I think we need to be realistic here and acknowledge the benefits of the Service API from a user's POV - which I think we could summarize as that, for simple use cases, its very simple. It's only one object, as opposed to (at minimum) four in the simplest case here (GatewayClass, Gateway, Route, and EndpointSelector).

I completely agree that breaking Service apart for more advanced use cases is useful, but we should acknowledge the reason why it's stuck around for so long - the level of simplicity and flexibility it has allows folks to get started much more easily. Additionally, Service is a GA API that's not going anywhere, so we need to be very clear that we're not talking about deprecating or replacing Service with this.
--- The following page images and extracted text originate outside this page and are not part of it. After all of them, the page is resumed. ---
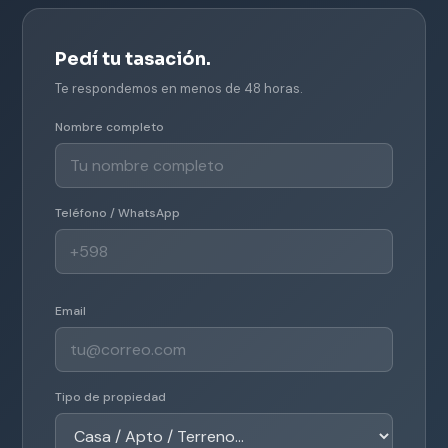
Pedí tu tasación.
Te respondemos en menos de 48 horas.
Nombre completo
Teléfono / WhatsApp
Email
Tipo de propiedad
As with Gateway API north/south and Ingress, the GA core resource is going to stick around, but this proposal is about giving us a better base to look at adding features to rather than trying to fit them into the existing, overloaded Service construct.
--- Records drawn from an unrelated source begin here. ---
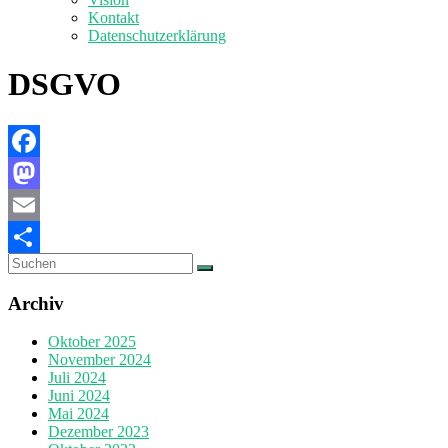
Kontakt
Datenschutzerklärung
DSGVO
Facebook
Mastodon
Email
Teilen
Archiv
Oktober 2025
November 2024
Juli 2024
Juni 2024
Mai 2024
Dezember 2023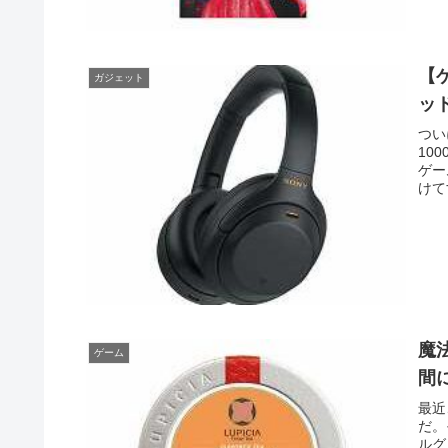
【
ガジェット
ッ
つい
10
ゲー
けて
魔
ゲーム
間
最近
だ。
ルグ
Speaking from experience, putting a section outlining this into this document now will save a lot of discussion later.

💯 agree, which is why, IMO, the best path forward here is making Service the higher level API that decomposes into these resources. Then you can chose to break the abstraction and manually configure the underlying resources (as you can do today by manually creating EndpointSlice!).
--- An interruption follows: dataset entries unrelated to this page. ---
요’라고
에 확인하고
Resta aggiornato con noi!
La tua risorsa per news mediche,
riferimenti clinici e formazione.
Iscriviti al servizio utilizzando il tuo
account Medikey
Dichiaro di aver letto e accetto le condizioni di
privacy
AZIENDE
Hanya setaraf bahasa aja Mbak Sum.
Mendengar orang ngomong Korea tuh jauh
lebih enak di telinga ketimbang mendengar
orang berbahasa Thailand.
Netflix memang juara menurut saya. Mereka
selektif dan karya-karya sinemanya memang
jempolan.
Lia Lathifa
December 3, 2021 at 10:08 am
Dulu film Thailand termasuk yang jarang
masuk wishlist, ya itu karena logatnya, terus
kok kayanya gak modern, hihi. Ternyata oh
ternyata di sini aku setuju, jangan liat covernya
Otherwise we end up with a split universe indefinitely

Whether literally core/v1.Service gets decomposed into these or some new type which is "familiar but better" or some embedding into Gateway itself, I think I agree. We need not fear layering.

k8s-ci-robot · 2025-02-26T15:25:34Z

[APPROVALNOTIFIER] This PR is NOT APPROVED

This pull-request has been approved by: ptrivedi
Once this PR has been reviewed and has the lgtm label, please ask for approval from thockin. For more information see the Code Review Process.

The full list of commands accepted by this bot can be found here.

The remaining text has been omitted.